__RECORDS SHOWN__
---

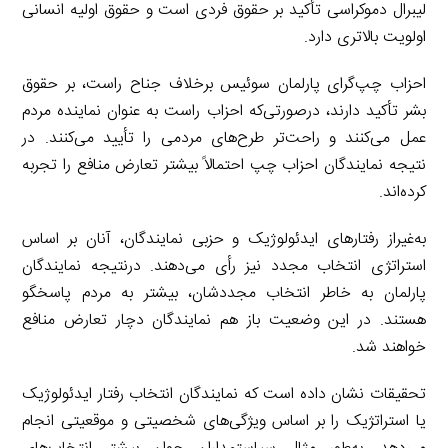
لیبرال دموکراسی تأکید بر حقوق فردی است و حقوق اولیه انسانی
اولویت بالاتری دارد.
احزاب چپ‌گرای پارلمان سوئیس برخلاف جناح راست، بر حقوق
بشر تأکید دارند، درصورتی‌که احزاب راست به عنوان نماینده مردم
عمل می‌کنند و راحت‌تر طرح‌های مردمی را تأیید می‌کنند. در
نتیجه نمایندگان احزاب چپ احتمالاً بیشتر تعارض منافع را تجربه
کرده‌اند.
به‌غیراز رفتارهای ایدئولوژیک و حزبی نمایندگان، آنان بر اساس
استراتژی انتخاب مجدد نیز رأی می‌دهند. درنتیجه نمایندگان
پارلمان به خاطر انتخاب مجددشان، بیشتر به مردم پاسخگو
هستند. در این وضعیت باز هم نمایندگان دچار تعارض منافع
خواهند شد.
تحقیقات نشان داده است که نمایندگان انتخاب رفتار ایدئولوژیک
یا استراتژیک را بر اساس ویژگی‌های شخصیتی و موقعیتی انجام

---

A faithful copy of all the data above is required, printed exactly and with no pictures.

لیبرال دموکراسی تأکید بر حقوق فردی است و حقوق اولیه انسانی
اولویت بالاتری دارد.
احزاب چپ‌گرای پارلمان سوئیس برخلاف جناح راست، بر حقوق
بشر تأکید دارند، درصورتی‌که احزاب راست به عنوان نماینده مردم
عمل می‌کنند و راحت‌تر طرح‌های مردمی را تأیید می‌کنند. در
نتیجه نمایندگان احزاب چپ احتمالاً بیشتر تعارض منافع را تجربه
کرده‌اند.
به‌غیراز رفتارهای ایدئولوژیک و حزبی نمایندگان، آنان بر اساس
استراتژی انتخاب مجدد نیز رأی می‌دهند. درنتیجه نمایندگان
پارلمان به خاطر انتخاب مجددشان، بیشتر به مردم پاسخگو
هستند. در این وضعیت باز هم نمایندگان دچار تعارض منافع
خواهند شد.
تحقیقات نشان داده است که نمایندگان انتخاب رفتار ایدئولوژیک
یا استراتژیک را بر اساس ویژگی‌های شخصیتی و موقعیتی انجام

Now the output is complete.